Talk to your lawyer about the losses that do not have direct financial value, including the potential loss of enjoyment of life, emotional anguish because of the activities you can no longer engage in, or lost relationships because you cannot participate in activities with friends and family members the way you did before your accident. Make sure you offer an accurate picture of how your injuries have impacted your life so that your lawyer can help break down the full compensation you should expect, or at least ask for, as you move forward with your claim
The Limitations of Auto Insurance Policies
Car insurance policies provide much-needed financial compensation for the victim of a car accident. An accident can occur in the blink of an eye, leaving substantial physical damage both to vehicles themselves and to any passengers in those vehicles. Those policies, however, may have substantial limits.
Nevada minimum auto insurance, for example, provides $25,000 in compensation to one individual for injuries sustained in an accident. If multiple parties suffer injuries in the same accident, Nevada minimum auto insurance offers $50,000 in compensation for the entire accident. That can mean substantial limitations on the compensation you can recover, even if you have severe injuries and immense medical bills associated with the accident.

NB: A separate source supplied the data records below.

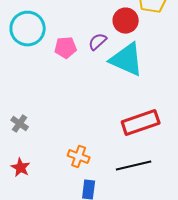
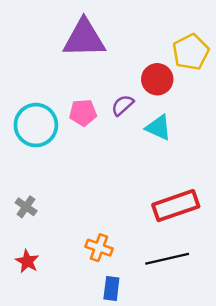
cyan circle: (28, 29) -> (36, 125), moved
cyan triangle: (127, 60) -> (158, 128), size x0.6

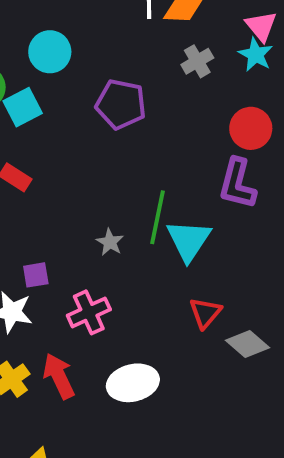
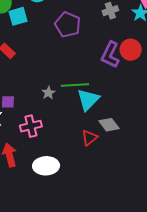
purple L-shape: (237, 184) -> (110, 55), moved
green line: (157, 217) -> (75, 85), turned 64
gray diamond: (247, 344) -> (109, 125), moved

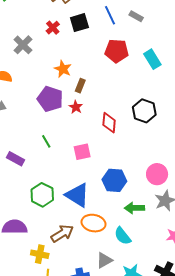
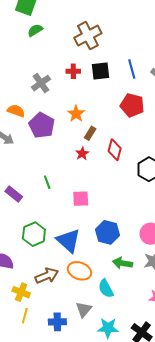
red cross: (53, 28) -> (73, 71), turned 32
purple pentagon: (50, 99) -> (42, 125), moved
red diamond: (109, 123) -> (115, 150), moved
gray triangle: (104, 260) -> (84, 309), turned -30

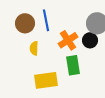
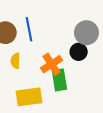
orange cross: (68, 40) -> (52, 64), moved

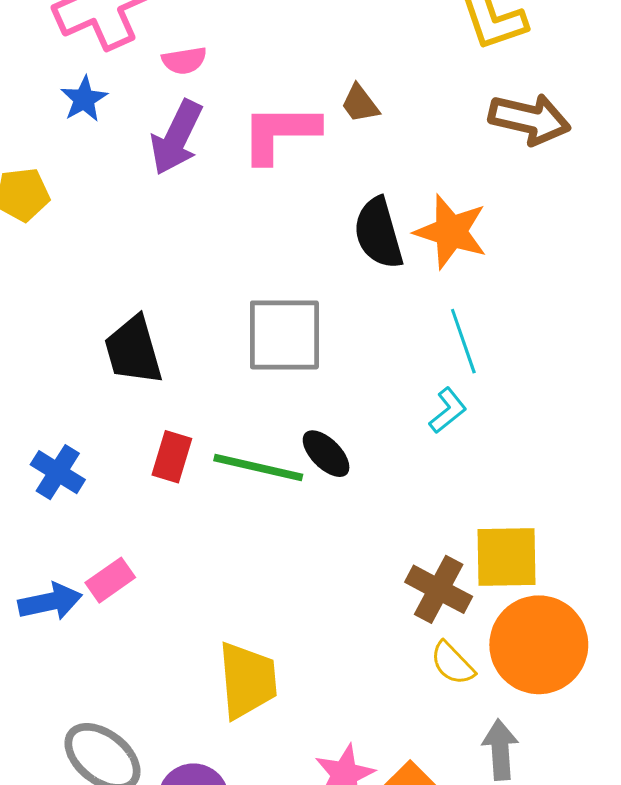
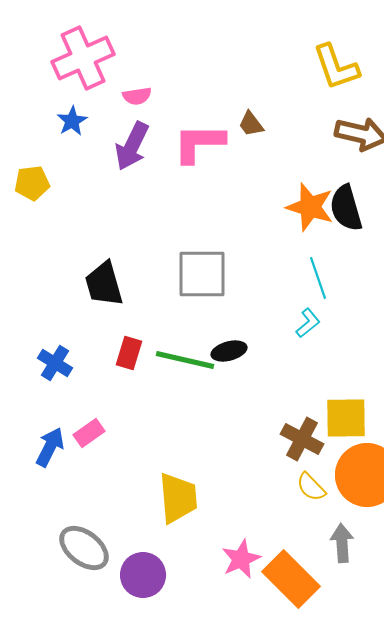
black semicircle: (378, 233) -> (346, 208), moved
black ellipse: (326, 454) -> (229, 351), turned -60
blue arrow: (50, 602) -> (50, 447), turned -51

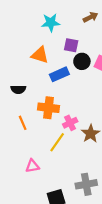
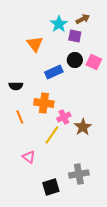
cyan star: (51, 23) -> (59, 24), moved, turned -30
purple square: (71, 45) -> (75, 36), moved
orange triangle: (40, 55) -> (35, 44), moved, turned 36
pink triangle: (32, 166) -> (29, 157), turned 48

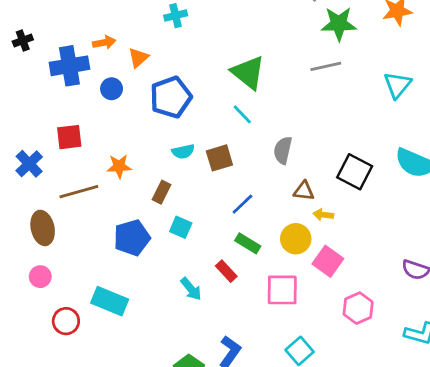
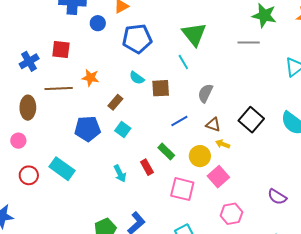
cyan semicircle: (183, 152) -> (137, 78), turned 35
blue line: (242, 204) -> (179, 121), moved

Some auto insurance policies, however, may offer more compensation than others. Uber and Lyft, for example, offer much more substantial insurance policies to protect their drivers. Big truck drivers usually carry much more comprehensive commercial insurance policies. Commercial drivers, including delivery drivers, may have higher-value policies offered by their companies. Furthermore, some drivers may deliberately choose higher-payment policies that will provide additional compensation to them or any victims of an accident caused by their negligence.
Always have an attorney look over the insurance policy that covers the liable driver after a serious accident. Frequently, an attorney can uncover additional compensation that you may deserve, based on the policy’s terms. An attorney may also help you better understand the policy’s limitations and how it may affect your right to compensation.
If you suffered serious injuries in an auto accident, do not try to handle your own claim. Working with a car accident attorney can provide you with a much closer look at the compensation you really deserve and how to manage the aftermath of a claim.